The West Indies cricket team toured England in the summer of 2012. The tour comprised three Test matches, three One Day Internationals and one Twenty20 International. One Test was originally awarded to Cardiff, but this was later awarded to Lord's after Glamorgan County Cricket Club were unable to pay their fee for hosting the 2011 Sri Lanka Test in time.

==Squads==

| Tests |  | ODIs |  | T20I |  |
|---|---|---|---|---|---|
| England | West Indies | England | West Indies | England | West Indies |
| Andrew Strauss (c); James Anderson; Jonny Bairstow; Ian Bell; Tim Bresnan; Stuart Broad; Alastair Cook; Steven Finn; Graham Onions; Kevin Pietersen; Matt Prior (wk); Graeme Swann; Jonathan Trott; | Darren Sammy (c); Kirk Edwards (vc); Adrian Barath; Tino Best^{†}; Darren Bravo; Shivnarine Chanderpaul; Narsingh Deonarine; Fidel Edwards; Assad Fudadin; Shannon Gabriel; Sunil Narine^{†}; Kieran Powell; Denesh Ramdin (wk); Ravi Rampaul; Kemar Roach; Marlon Samuels; Shane Shillingford; | Alastair Cook (c); James Anderson; Jonny Bairstow; Ian Bell; Ravi Bopara; Tim Bresnan; Stuart Broad; Jade Dernbach; Steven Finn; Craig Kieswetter (wk); Stuart Meaker^{‡}; Eoin Morgan; Samit Patel; Graeme Swann; James Tredwell^{‡}; Jonathan Trott; Chris Woakes^{*}; | Darren Sammy (c); Dwayne Bravo (vc); Tino Best; Darren Bravo; Johnson Charles; Fidel Edwards; Chris Gayle; Sunil Narine; Kieron Pollard; Denesh Ramdin (wk); Ravi Rampaul; Andre Russell; Marlon Samuels; Lendl Simmons; Dwayne Smith; | Stuart Broad (c); Jonny Bairstow; Ravi Bopara; Tim Bresnan; Danny Briggs; Jos Buttler; Jade Dernbach; Steven Finn; Alex Hales; Craig Kieswetter (wk); Eoin Morgan; Samit Patel; Graeme Swann; |  |

^{†} Tino Best and Sunil Narine replaced the injured Shannon Gabriel and Kemar Roach for the second and third Test matches respectively.

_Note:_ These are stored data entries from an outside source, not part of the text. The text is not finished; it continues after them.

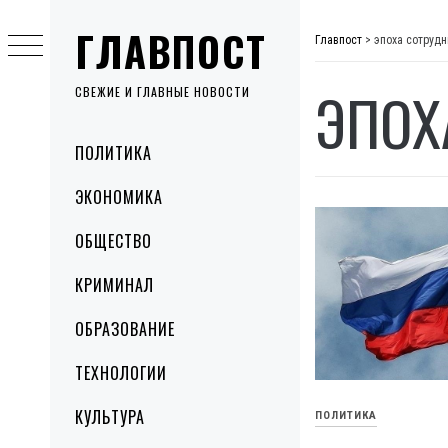
Skip
ГЛАВПОСТ
to
Главпост
>
эпоха сотруд
content
ЭПОХ
СВЕЖИЕ И ГЛАВНЫЕ НОВОСТИ
Primary
ПОЛИТИКА
Menu
ЭКОНОМИКА
ОБЩЕСТВО
КРИМИНАЛ
ОБРАЗОВАНИЕ
ТЕХНОЛОГИИ
КУЛЬТУРА
ПОЛИТИКА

^{*} Chris Woakes was added to the squad as cover for Jade Dernbach, who was given leave from the second ODI on compassionate grounds, following the death of his Surrey team-mate Tom Maynard.

^{‡} Stuart Meaker and James Tredwell replaced Stuart Broad, Tim Bresnan and Graeme Swann for the third ODI.

==Statistics==

- England
- Andrew Strauss scored his 20th Test century when he scored 122 in the 1st innings of the 1st Test.
- Andrew Strauss scored his 21st Test century when he scored 141 in the 1st innings of the 2nd Test.
- Stuart Broad took his 150th Test wicket in the 1st innings of the 1st Test.
- Tim Bresnan took his 50th Test wicket in the 2nd innings of the 2nd Test.
- Ian Bell scored his 2nd ODI century when he scored 126 in the 1st ODI.
- Alastair Cook scored his 5th ODI century when he scored 112 in the 2nd ODI.

- West Indies
- Marlon Samuels reached 2,000 career Test runs when he scored 117 in the 1st innings of the 2nd Test.
- Marlon Samuels scored his 3rd Test century when he scored 117 in the 1st innings of the 2nd Test.
- Darren Sammy scored his 1st Test century when he scored 106 in the 1st innings of the 2nd Test.
- Shannon Gabriel took his 1st Test wicket when he bowled Matt Prior in the 1st innings of the 1st Test.
- Denesh Ramdin scored his 2nd Test century when he scored 107 not out in the 1st innings of the 3rd Test.
- Tino Best set the record for the highest score by a number 11 batsman when he scored 95 in the 1st innings of the 3rd Test.